To do: Copy task. Retype the whole listing exactly, omitting any picture in it.

Recorded data:
■ ■ ■ ■
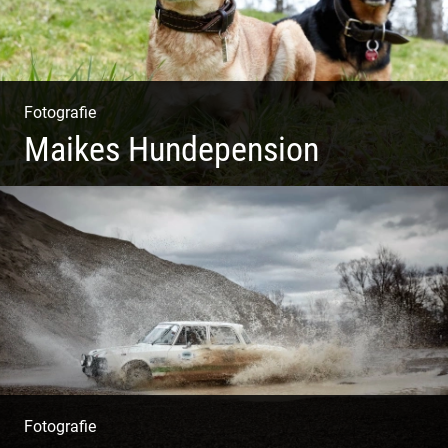
Fotografie
Maikes Hundepension
Tierisch lebendiges Shooting
Fotografie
■ ■ ■ ■
Completed exercise:
Fotografie
Maikes Hundepension
Tierisch lebendiges Shooting
Fotografie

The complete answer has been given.